71.6% Normalized Score on DRACO | #1 Globally | Beating Perplexity, Gemini, and OpenAI Deep Research
Leni Agent · April 2026
Deep research AI has a delivery problem.
Every major lab has shipped a "deep research" agent. They can search the web, synthesize sources, and produce multi-page reports. On the retrieval side — finding relevant information and stating it accurately — the best systems have converged. Perplexity, Gemini, OpenAI, and Leni all achieve comparable factual accuracy on complex research tasks. The race to retrieve is largely won.

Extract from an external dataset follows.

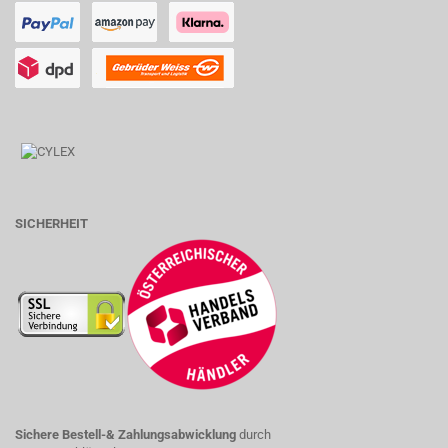
SICHERHEIT
Sichere Bestell-& Zahlungsabwicklung
durch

But retrieval is not research. Research is what happens after you find the information: structuring the argument, citing sources correctly, using precise terminology, formatting for the reader, and producing output that a professional would trust enough to forward to a colleague. This is the delivery layer — and it is where most deep research agents fall apart.
Leni is an AI Business Analyst — not a deep research product. It handles spreadsheets, documents, presentations, and real estate analytics. But its production harness includes two tools that, together, turn a general-purpose agent into a competitive research system: a web search agent that retrieves and synthesizes across multiple sources, and a research validator that judges the draft across quality criteria and can send the agent back for additional search rounds before the user ever sees the output.

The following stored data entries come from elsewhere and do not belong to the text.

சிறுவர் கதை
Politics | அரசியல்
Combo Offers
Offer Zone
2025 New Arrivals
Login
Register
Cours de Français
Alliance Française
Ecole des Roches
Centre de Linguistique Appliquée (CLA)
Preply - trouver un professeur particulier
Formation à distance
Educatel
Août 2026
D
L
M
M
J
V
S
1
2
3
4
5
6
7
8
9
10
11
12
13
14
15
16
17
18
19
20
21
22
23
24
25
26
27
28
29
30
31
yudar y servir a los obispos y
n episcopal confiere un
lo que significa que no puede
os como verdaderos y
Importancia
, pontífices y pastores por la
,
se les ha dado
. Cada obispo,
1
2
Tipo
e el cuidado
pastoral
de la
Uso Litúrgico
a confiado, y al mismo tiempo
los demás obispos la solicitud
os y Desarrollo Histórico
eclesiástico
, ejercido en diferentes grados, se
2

On the DRACO Benchmark [1] — the production-grounded deep research evaluation developed by Perplexity AI and Harvard — this general-purpose business analyst achieves a 71.6% normalized score, ranking first globally. It outperforms Perplexity Deep Research (70.5%), Gemini Deep Research (59.0%), and OpenAI Deep Research (52.1%) — all purpose-built deep research systems.
The margin over Perplexity on factual accuracy is negligible (66.7% vs. 66.5%). The margin on presentation quality is 11.5 percentage points (94.0% vs. 82.5%). The margin on citation quality is 8.4 points (86.6% vs. 78.2%). Leni does not win by knowing more. It wins by delivering better.

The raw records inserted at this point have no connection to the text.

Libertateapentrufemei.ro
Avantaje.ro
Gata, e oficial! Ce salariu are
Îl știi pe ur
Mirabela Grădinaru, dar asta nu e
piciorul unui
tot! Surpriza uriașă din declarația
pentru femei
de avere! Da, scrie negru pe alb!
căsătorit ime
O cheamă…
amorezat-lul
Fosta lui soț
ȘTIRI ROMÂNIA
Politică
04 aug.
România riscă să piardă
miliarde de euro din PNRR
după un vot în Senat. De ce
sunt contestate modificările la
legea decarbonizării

This paper describes why the delivery gap exists, how a general-purpose business analyst with the right tools closes it, and what the DRACO results tell us about where deep research is actually heading.
Every team building deep research agents discovers the same pattern. The first 80% of performance comes from better retrieval — more sources, better ranking, smarter synthesis. The last 20% comes from everything retrieval does not touch.
DRACO measures four dimensions: Factual Accuracy, Breadth and Depth of Analysis, Citation Quality, and Presentation Quality. The first two reward finding and synthesizing information. The last two reward delivering it. And the leaderboard tells a clear story: every system on the board is closer together on retrieval than on delivery.
This is not a coincidence. It reflects three structural problems with retrieval-first architectures:
The Single-Pass Problem. Most deep research agents follow a linear pipeline: search → synthesize → output. The synthesis step produces a draft; the draft becomes the final answer. There is no quality gate between "I found the information" and "I delivered the research." If the draft has a citation error, a structural flaw, or a missing trade-off analysis, nobody catches it. The user is the first reviewer.
The Presentation Afterthought. Retrieval-first architectures treat formatting as a cosmetic pass — something that happens to the content after it is generated. But professional research presentation is not cosmetic. It is structural. The choice to lead with a conclusion vs. build to it, to use a numbered taxonomy vs. flowing prose, to surface a citation inline vs. in a footnote — these are decisions that affect how the reader processes and trusts the content. When presentation is an afterthought, it shows.
The Citation Integrity Gap. Correctly attributing claims to sources sounds simple. In practice, it is one of the hardest problems in deep research. The agent must track which claim came from which source across a multi-page synthesis, ensure that paraphrased claims are attributed to the right document, avoid fabricating citations that "look right," and handle cases where multiple sources partially support a claim. Retrieval engines optimize for finding the right sources. They do not optimize for citing them correctly in the output.
The result: on DRACO, the top systems are separated by less than 1 point on Factual Accuracy — but by 11.5 points on Presentation Quality and 8.4 points on Citation Quality. The retrieval race has converged. The delivery race has barely begun.